KoranMandala.com – Juru Bicara Partai Buruh, Gede Sandra, menyampaikan keprihatinannya terkait penurunan kelas menengah di Indonesia dalam beberapa tahun terakhir.
Dalam keterangan tertulis yang dirilis pada Jumat (6/9), Gede Sandra mengutip data dari Badan Pusat Statistik (BPS) yang menyebutkan bahwa pandemi Covid-19 telah mengakibatkan penurunan jumlah masyarakat kelas menengah Indonesia hingga 9,49 juta jiwa.
Plt. Kepala BPS, Amalia Adininggar Widyasanti, menjelaskan bahwa ekonomi Indonesia masih menghadapi dampak jangka panjang pandemi yang disebut sebagai fenomena ‘long Covid’. Menurut Amalia, penguatan daya beli tidak hanya perlu difokuskan pada kelompok masyarakat miskin, tetapi juga kelas menengah.
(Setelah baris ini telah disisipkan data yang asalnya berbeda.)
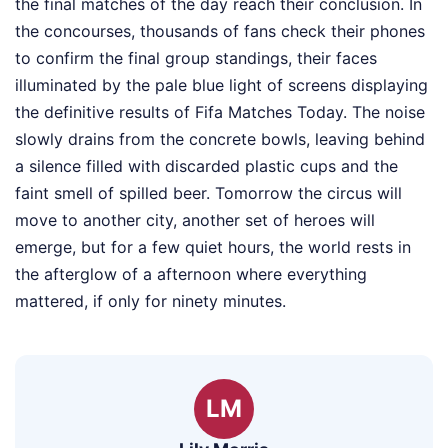
the final matches of the day reach their conclusion. In
the concourses, thousands of fans check their phones
to confirm the final group standings, their faces
illuminated by the pale blue light of screens displaying
the definitive results of Fifa Matches Today. The noise
slowly drains from the concrete bowls, leaving behind
a silence filled with discarded plastic cups and the
faint smell of spilled beer. Tomorrow the circus will
move to another city, another set of heroes will
emerge, but for a few quiet hours, the world rests in
the afterglow of a afternoon where everything
mattered, if only for ninety minutes.
LM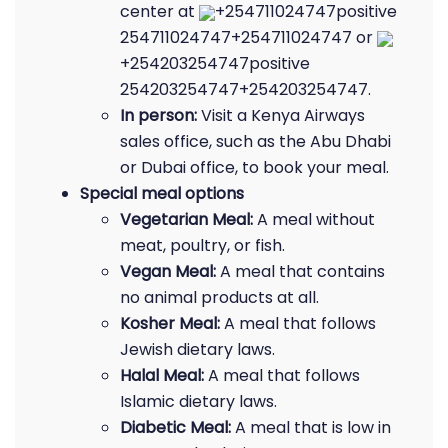
center at
+254711024747positive
254711024747+254711024747 or
+254203254747positive
254203254747+254203254747.
In person:
Visit a Kenya Airways
sales office, such as the Abu Dhabi
or Dubai office, to book your meal.
Special meal options
Vegetarian Meal:
A meal without
meat, poultry, or fish.
Vegan Meal:
A meal that contains
no animal products at all.
Kosher Meal:
A meal that follows
Jewish dietary laws.
Halal Meal:
A meal that follows
Islamic dietary laws.
Diabetic Meal:
A meal that is low in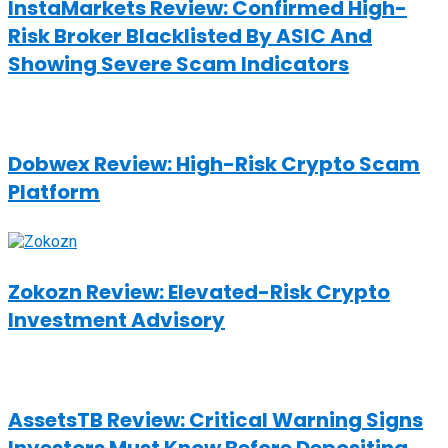
InstaMarkets Review: Confirmed High-
Risk Broker Blacklisted By ASIC And
Showing Severe Scam Indicators
Dobwex Review: High-Risk Crypto Scam
Platform
Zokozn Review: Elevated-Risk Crypto
Investment Advisory
AssetsTB Review: Critical Warning Signs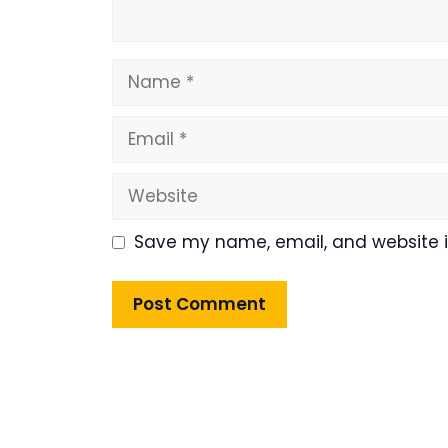
Name
Email
Website
Save my name, email, and website in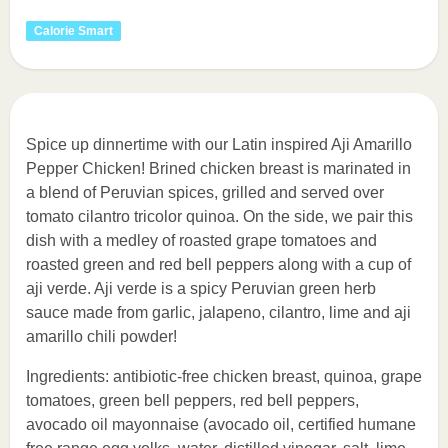
Calorie Smart
Spice up dinnertime with our Latin inspired Aji Amarillo
Pepper Chicken! Brined chicken breast is marinated in
a blend of Peruvian spices, grilled and served over
tomato cilantro tricolor quinoa. On the side, we pair this
dish with a medley of roasted grape tomatoes and
roasted green and red bell peppers along with a cup of
aji verde. Aji verde is a spicy Peruvian green herb
sauce made from garlic, jalapeno, cilantro, lime and aji
amarillo chili powder!
Ingredients: antibiotic-free chicken breast, quinoa, grape
tomatoes, green bell peppers, red bell peppers,
avocado oil mayonnaise (avocado oil, certified humane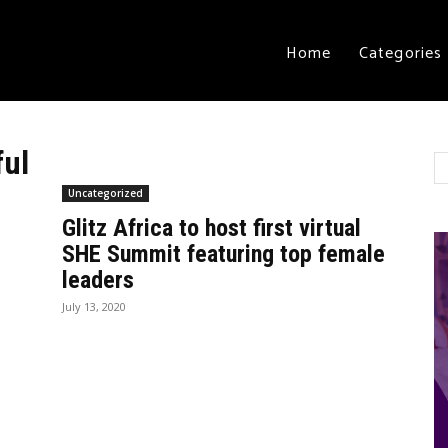
Home
Categories
ful
Uncategorized
Glitz Africa to host first virtual
SHE Summit featuring top female
leaders
July 13, 2020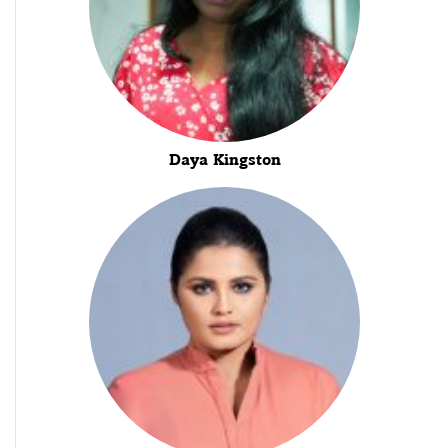
Daya Kingston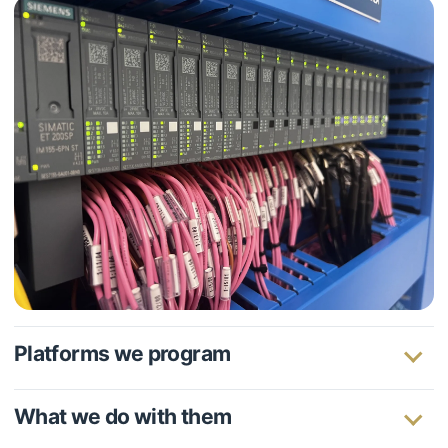
Platforms we program
What we do with them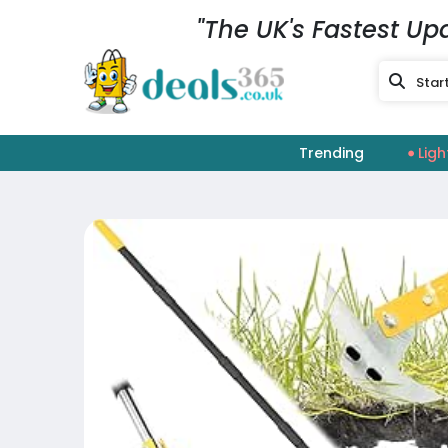
"The UK's Fastest Up
Trending
Ligh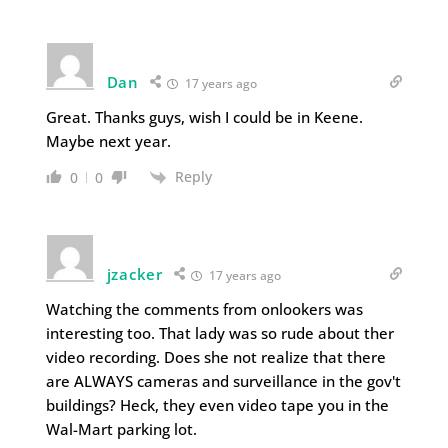
Dan
17 years ago
Great. Thanks guys, wish I could be in Keene.
Maybe next year.
Reply
0
0
jzacker
17 years ago
Watching the comments from onlookers was
interesting too. That lady was so rude about ther
video recording. Does she not realize that there
are ALWAYS cameras and surveillance in the gov't
buildings? Heck, they even video tape you in the
Wal-Mart parking lot.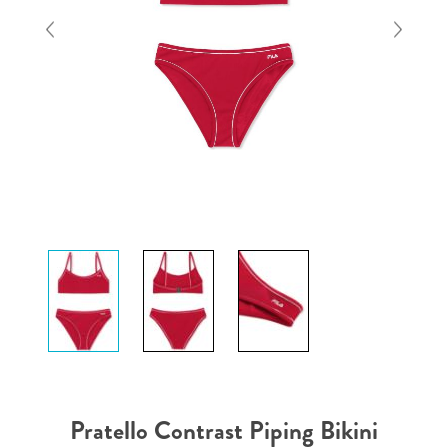
Pratello Contrast Piping Bikini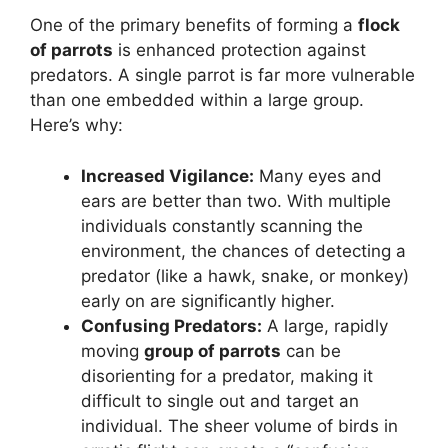
One of the primary benefits of forming a
flock
of parrots
is enhanced protection against
predators. A single parrot is far more vulnerable
than one embedded within a large group.
Here’s why:
Increased Vigilance:
Many eyes and
ears are better than two. With multiple
individuals constantly scanning the
environment, the chances of detecting a
predator (like a hawk, snake, or monkey)
early on are significantly higher.
Confusing Predators:
A large, rapidly
moving
group of parrots
can be
disorienting for a predator, making it
difficult to single out and target an
individual. The sheer volume of birds in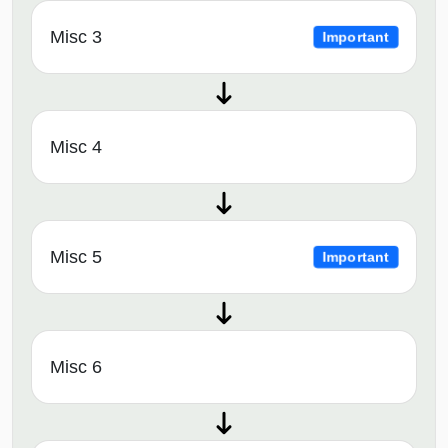
Misc 3
Important
Misc 4
Misc 5
Important
Misc 6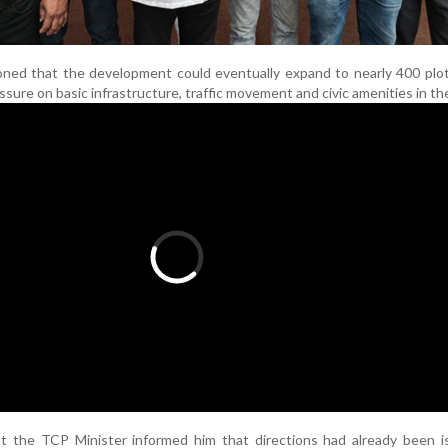
ned that the development could eventually expand to nearly 400 plot
ure on basic infrastructure, traffic movement and civic amenities in the
at the TCP Minister informed him that directions had already been i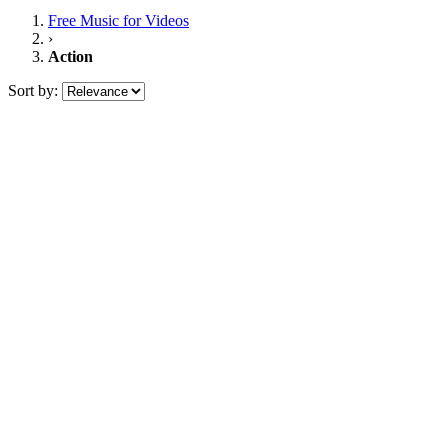
Free Music
for Videos
›
Action
Sort by: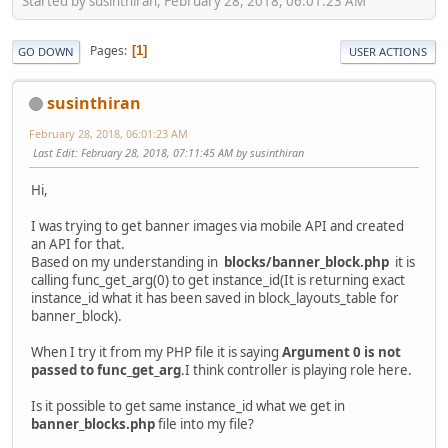
Started by susinthiran, February 28, 2018, 06:01:23 AM
Pages
1
GO DOWN
USER ACTIONS
susinthiran
February 28, 2018, 06:01:23 AM
Last Edit
: February 28, 2018, 07:11:45 AM by susinthiran
Hi,
I was trying to get banner images via mobile API and created
an API for that.
Based on my understanding in
blocks/banner_block.php
it is
calling func_get_arg(0) to get instance_id(It is returning exact
instance_id what it has been saved in block_layouts_table for
banner_block).
When I try it from my PHP file it is saying
Argument 0 is not
passed to func_get_arg
.I think controller is playing role here.
Is it possible to get same instance_id what we get in
banner_blocks.php
file into my file?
“Jika kelas menengah kuat, maka daya beli masyarakat secara keseluruhan juga akan meningkat,” tegasnya.
Baca Juga: Jika Jadi Presiden, Ganjar Pranowo Akan Evaluasi UU Cipta Kerja
Menanggapi hal tersebut, Gede Sandra menyatakan bahwa pernyataan BPS tersebut benar, namun kurang lengkap. Ia menyoroti bahwa meskipun ekonomi global mulai pulih pasca-pandemi, Indonesia justru kesulitan untuk kembali ke jalur pertumbuhan ekonomi pra-Covid.
“Negara-negara seperti Vietnam, China, dan Amerika Serikat sudah kembali pada pertumbuhan indeks GDP riil mereka. Namun, Indonesia masih tertinggal jauh,” ujar Gede Sandra, merujuk pada data grafik yang dibuat oleh ekonom Arief Anshori Yusuf.
Gede Sandra menyebutkan bahwa salah satu penyebab utama dari lambatnya pemulihan ekonomi Indonesia adalah kebijakan yang diterapkan oleh pemerintah, khususnya melalui Undang-Undang Cipta Kerja (UUCK). Kebijakan ini, menurutnya, telah berkontribusi pada penurunan upah riil pekerja, yang berdampak langsung pada daya beli kelas menengah.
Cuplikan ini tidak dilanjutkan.